COCKROACH EGG CASES – ARE THEY OLD OR NEW?
By Zachary Ciras on February 22, 2021.
We just moved into an apartment that was painted and supposedly sprayed for pests before our move-in. But now, as I’m putting things away in kitchen cabinets I’ve found a few small, brown, oval, papery things in corners that someone said were roach egg sacs. Yuck! I haven’t seen any roaches but does this mean that some could hatch out from unseen egg sacs?B. E., North Andover, MA
If what you are seeing are indeed cockroach egg cases, we couldn’t rule out hatching. It would depend on many variables, including how long the apartment has been empty or roach-free.
GERMAN COCKROACH EGG CASES CAN TAKE WEEKS TO HATCH
The most common cockroach in apartments is the German cockroach. The egg case of the German roach takes 2-3 weeks to hatch and contains 30-48 developing baby roaches.
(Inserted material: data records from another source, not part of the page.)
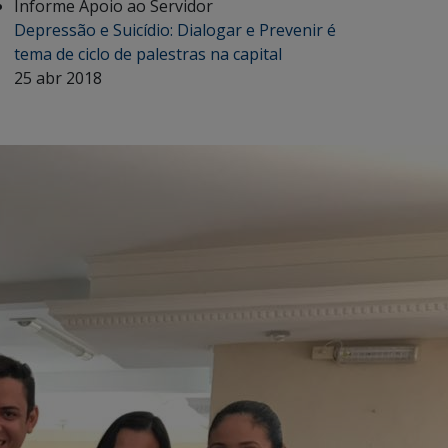
Informe Apoio ao Servidor
Depressão e Suicídio: Dialogar e Prevenir é
tema de ciclo de palestras na capital
25 abr 2018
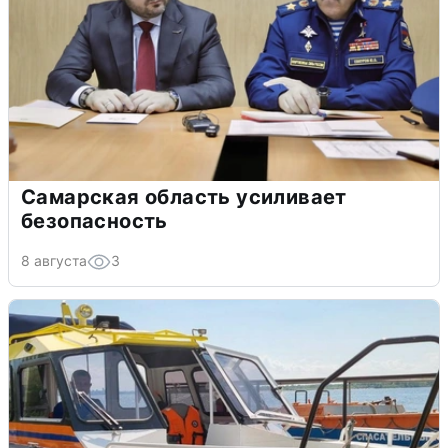
Самарская область усиливает
безопасность
8 августа
3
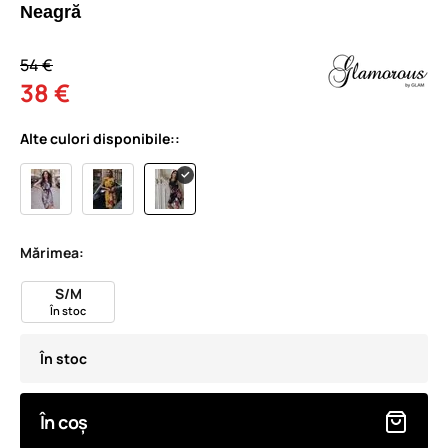
Neagră
54 €
38 €
Alte culori disponibile::
Mărimea:
S/M
În stoc
În stoc
În coș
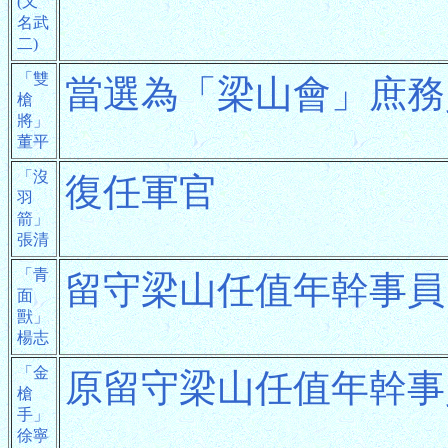
(又
名武
二)
「雙
當選為「梁山會」庶務
槍
將」
董平
「沒
復任軍官
羽
箭」
張清
「青
留守梁山任值年幹事員
面
獸」
楊志
「金
原留守梁山任值年幹事
槍
手」
徐寧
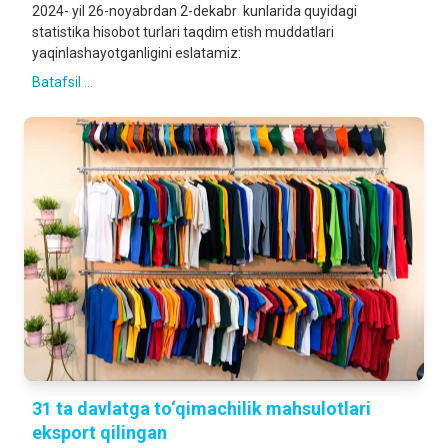
2024- yil 26-noyabrdan 2-dekabr kunlarida quyidagi
statistika hisobot turlari taqdim etish muddatlari
yaqinlashayotganligini eslatamiz:
Batafsil ...
31 ta davlatga to‘qimachilik mahsulotlari
eksport qilingan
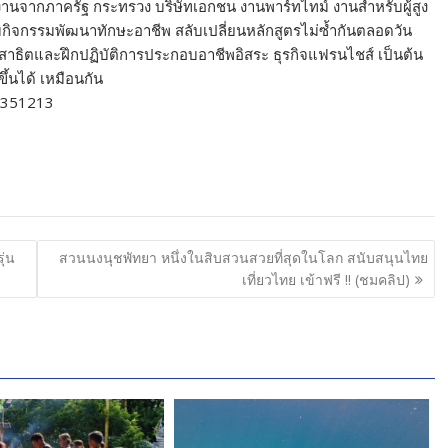
งงานจากภาครัฐ กระทรวง บริษัทเอกชน งานพาร์ทไทม์ งานสำหรับผู้สูง
มกิจกรรมพัฒนาทักษะอาชีพ สลับเปลี่ยนหลักสูตรไม่ซ้ำกันตลอดวัน
าธิตและฝึกปฏิบัติการประกอบอาชีพอิสระ ธุรกิจแฟรนไชส์ เป็นต้น
ขึ้นได้ เหมือนกัน
_2351213
ุ่น
สวนนงนุชพัทยา หนึ่งในสิบสวนสวยที่สุดในโลก สนับสนุนไทย
เที่ยวไทย เข้าฟรี !! (ชมคลิป)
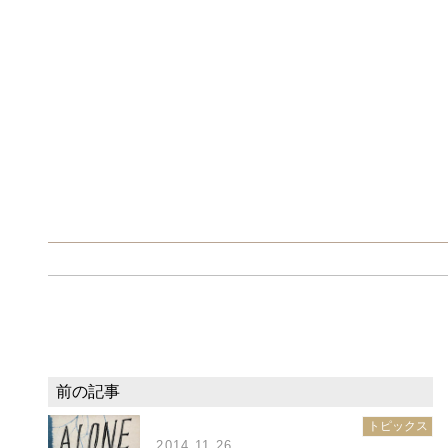
トピックス
2014.11.26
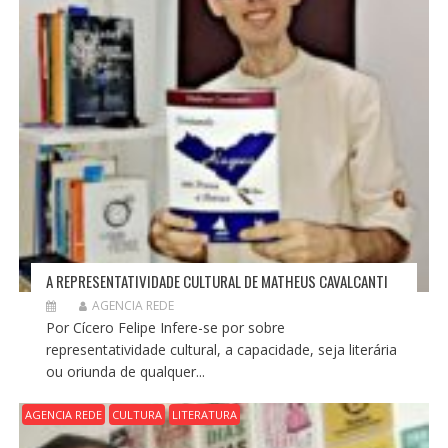
T
A REPRESENTATIVIDADE CULTURAL DE MATHEUS CAVALCANTI
AGENCIA REDE
Por Cícero Felipe Infere-se por sobre
representatividade cultural, a capacidade, seja literária
ou oriunda de qualquer...
AGENCIA REDE
CULTURA
LITERATURA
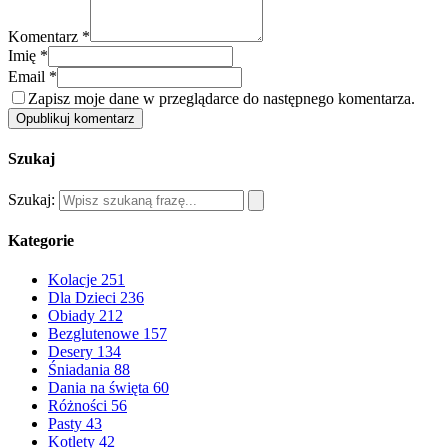
Komentarz *
Imię *
Email *
Zapisz moje dane w przeglądarce do następnego komentarza.
Opublikuj komentarz
Szukaj
Szukaj:
Kategorie
Kolacje
251
Dla Dzieci
236
Obiady
212
Bezglutenowe
157
Desery
134
Śniadania
88
Dania na święta
60
Różności
56
Pasty
43
Kotlety
42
If you opened the egg case up like a suitcase, you would see 15 to 24 cockroach nymphs lined up on both the top half and the bottom half.
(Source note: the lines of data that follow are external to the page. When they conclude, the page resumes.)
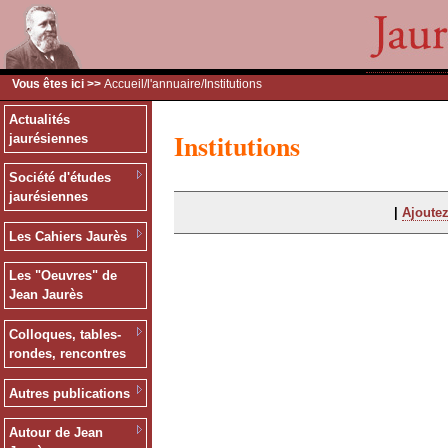
Vous êtes ici >>
Accueil
/
l'annuaire
/Institutions
Actualités
Institutions
jaurésiennes
Société d'études
jaurésiennes
|
Ajoutez
Les Cahiers Jaurès
Les "Oeuvres" de
Jean Jaurès
Colloques, tables-
rondes, rencontres
Autres publications
Autour de Jean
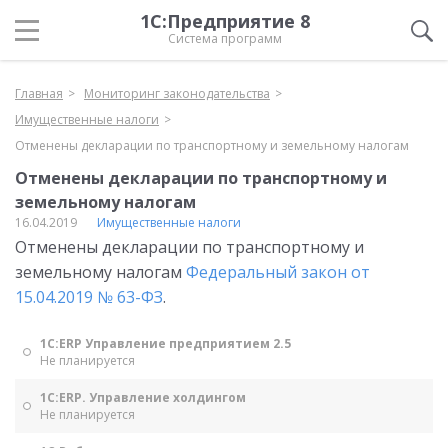
1С:Предприятие 8
Система программ
Главная
Мониторинг законодательства
Имущественные налоги
Отменены декларации по транспортному и земельному налогам
Отменены декларации по транспортному и
земельному налогам
16.04.2019
Имущественные налоги
Отменены декларации по транспортному и
земельному налогам
Федеральный закон от
15.04.2019 № 63-ФЗ
.
1С:ERP Управление предприятием 2.5
Не планируется
1С:ERP. Управление холдингом
Не планируется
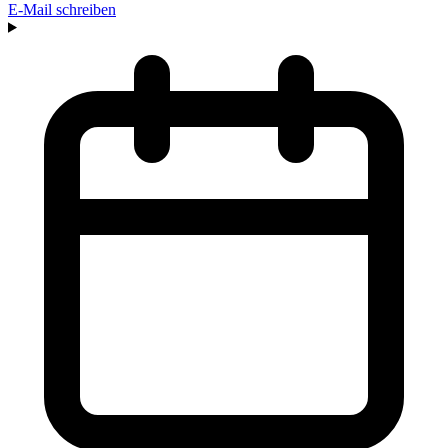
E-Mail schreiben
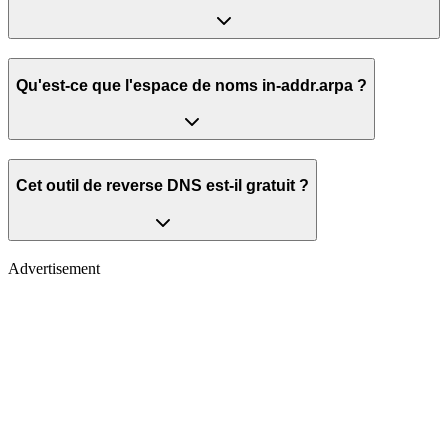
Qu'est-ce que l'espace de noms in-addr.arpa ?
Cet outil de reverse DNS est-il gratuit ?
Advertisement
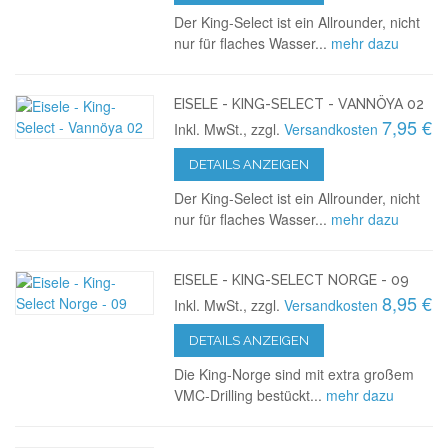
Der King-Select ist ein Allrounder, nicht
nur für flaches Wasser...
mehr dazu
EISELE - KING-SELECT - VANNÖYA 02
7,95 €
Inkl. MwSt., zzgl.
Versandkosten
DETAILS ANZEIGEN
Der King-Select ist ein Allrounder, nicht
nur für flaches Wasser...
mehr dazu
EISELE - KING-SELECT NORGE - 09
8,95 €
Inkl. MwSt., zzgl.
Versandkosten
DETAILS ANZEIGEN
Die King-Norge sind mit extra großem
VMC-Drilling bestückt...
mehr dazu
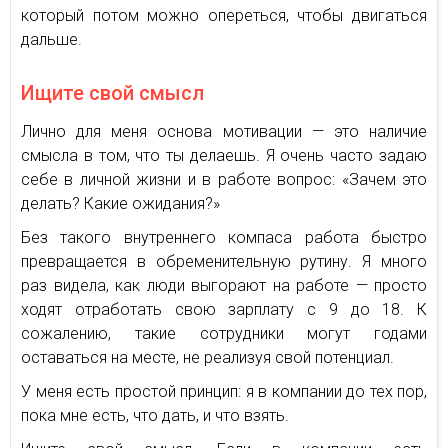
который потом можно опереться, чтобы двигаться
дальше.
Ищите свой смысл
Лично для меня основа мотивации — это наличие
смысла в том, что ты делаешь. Я очень часто задаю
себе в личной жизни и в работе вопрос: «Зачем это
делать? Какие ожидания?»
Без такого внутреннего компаса работа быстро
превращается в обременительную рутину. Я много
раз видела, как люди выгорают на работе — просто
ходят отработать свою зарплату с 9 до 18. К
сожалению, такие сотрудники могут годами
оставаться на месте, не реализуя свой потенциал.
У меня есть простой принцип: я в компании до тех пор,
пока мне есть, что дать, и что взять.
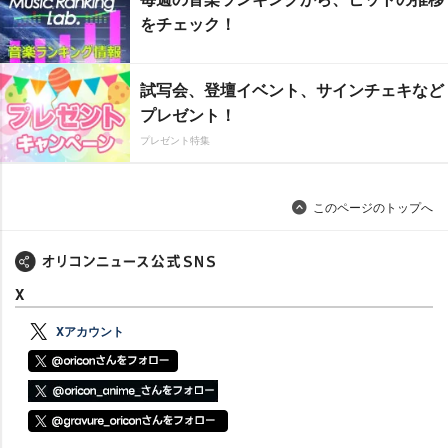
をチェック！
試写会、登壇イベント、サインチェキなど
プレゼント！
プレゼント特集
このページのトップへ
X
Xアカウント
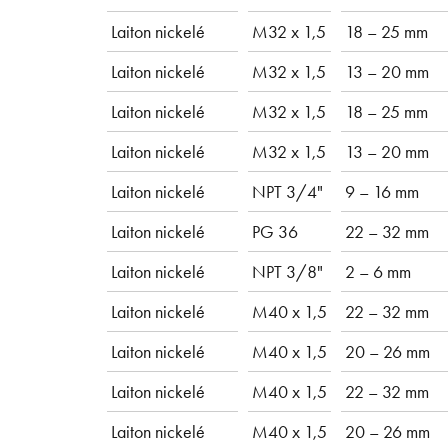
Laiton nickelé
M32 x 1,5
18 – 25 mm
Laiton nickelé
M32 x 1,5
13 – 20 mm
Laiton nickelé
M32 x 1,5
18 – 25 mm
Laiton nickelé
M32 x 1,5
13 – 20 mm
Laiton nickelé
NPT 3/4"
9 – 16 mm
Laiton nickelé
PG 36
22 – 32 mm
Laiton nickelé
NPT 3/8"
2 – 6 mm
Laiton nickelé
M40 x 1,5
22 – 32 mm
Laiton nickelé
M40 x 1,5
20 – 26 mm
Laiton nickelé
M40 x 1,5
22 – 32 mm
Laiton nickelé
M40 x 1,5
20 – 26 mm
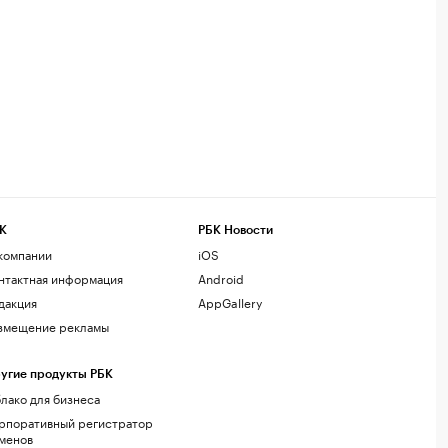
К
РБК Новости
компании
iOS
нтактная информация
Android
дакция
AppGallery
змещение рекламы
угие продукты РБК
лако для бизнеса
рпоративный регистратор
менов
The German roach female carries her ¼-inch long egg case protruding from her abdomen until a few days before hatching and then deposits it in a protected place. (Most other cockroaches deposit or “glue” their egg cases in a hidden location right after they are formed.) German egg cases, therefore, would not normally be seen away from the roach mother unless they are about to hatch.
So, unless there was a very rapid turnaround between tenants we could assume that any egg cases you found are old and have already hatched – unless there are still cockroaches present in your apartment that have left egg cases recently while the unit was vacant.
Baby roaches inside egg cases are somewhat protected from insecticide sprays or fogs so the pest control service wouldn’t necessarily have killed the next generation. The cases could hatch but newborn roaches may still die if there is any insecticide residue remaining on surfaces.
HAS THAT ROACH EGG CASE ALREADY HATCHED?
There is a way to tell whether a cockroach egg case has already hatched or is still viable (capable of hatching). When ready to hatch, the case splits apart at the side seam and the baby roaches emerge. An egg case that has already hatched or is no longer viable because it has dried out or has had direct insecticide exposure will appear collapsed or dented and no longer plump and full.
The best thing to do now is to remove and discard any egg cases that you found at move-in and keep an eye out for new cases, or for other evidence of cockroaches such as shed nymphal skins, dead roaches, or black roach poop.
If you find any evidence of cockroaches, don’t delay in notifying property management and scheduling pest control service. If you read the details above, you know that a single egg case can result in a lot of new roaches! And a single female German cockroach will produce 4-8 egg cases in her lifetime.